Data listing START

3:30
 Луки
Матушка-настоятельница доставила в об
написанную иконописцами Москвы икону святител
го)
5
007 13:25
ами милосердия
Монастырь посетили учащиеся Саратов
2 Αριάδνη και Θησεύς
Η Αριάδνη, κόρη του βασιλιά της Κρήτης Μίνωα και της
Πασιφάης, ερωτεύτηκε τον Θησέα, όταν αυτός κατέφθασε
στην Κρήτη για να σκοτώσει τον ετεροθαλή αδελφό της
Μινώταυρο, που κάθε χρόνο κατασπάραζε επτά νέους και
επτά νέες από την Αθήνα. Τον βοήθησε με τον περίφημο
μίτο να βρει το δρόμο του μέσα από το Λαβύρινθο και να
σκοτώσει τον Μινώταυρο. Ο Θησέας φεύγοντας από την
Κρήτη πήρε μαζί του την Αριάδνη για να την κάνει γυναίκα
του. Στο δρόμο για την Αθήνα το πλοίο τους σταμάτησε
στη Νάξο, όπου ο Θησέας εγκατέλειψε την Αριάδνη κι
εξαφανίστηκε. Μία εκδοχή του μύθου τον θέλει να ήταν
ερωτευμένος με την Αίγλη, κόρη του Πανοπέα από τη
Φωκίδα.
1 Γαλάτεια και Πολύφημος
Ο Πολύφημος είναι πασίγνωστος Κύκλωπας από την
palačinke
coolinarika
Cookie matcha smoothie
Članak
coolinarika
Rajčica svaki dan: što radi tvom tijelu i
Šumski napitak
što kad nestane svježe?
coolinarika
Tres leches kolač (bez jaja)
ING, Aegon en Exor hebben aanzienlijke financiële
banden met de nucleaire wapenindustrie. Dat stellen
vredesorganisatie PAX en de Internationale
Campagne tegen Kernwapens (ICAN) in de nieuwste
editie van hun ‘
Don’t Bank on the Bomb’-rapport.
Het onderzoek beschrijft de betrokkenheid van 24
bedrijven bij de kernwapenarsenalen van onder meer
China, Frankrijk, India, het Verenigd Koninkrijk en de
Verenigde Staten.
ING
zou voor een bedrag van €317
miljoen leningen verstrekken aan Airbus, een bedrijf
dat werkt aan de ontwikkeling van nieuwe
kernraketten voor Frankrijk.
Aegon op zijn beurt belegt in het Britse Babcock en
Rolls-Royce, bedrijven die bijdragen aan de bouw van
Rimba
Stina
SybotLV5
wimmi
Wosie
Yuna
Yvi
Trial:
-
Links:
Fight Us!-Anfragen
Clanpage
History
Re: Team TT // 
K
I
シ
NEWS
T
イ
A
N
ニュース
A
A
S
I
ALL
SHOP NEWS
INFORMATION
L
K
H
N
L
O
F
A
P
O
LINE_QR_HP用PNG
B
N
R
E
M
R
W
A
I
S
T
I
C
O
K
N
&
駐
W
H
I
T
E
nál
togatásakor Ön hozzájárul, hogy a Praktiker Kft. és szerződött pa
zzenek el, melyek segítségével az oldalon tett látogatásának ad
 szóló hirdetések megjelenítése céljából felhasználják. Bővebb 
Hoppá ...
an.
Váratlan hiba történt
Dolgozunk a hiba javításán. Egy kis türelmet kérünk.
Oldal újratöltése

Data listing END

Work instructions
If a line contains the string "hiba", it counts toward the total; state that total for the records above and nothing more.

Solution
2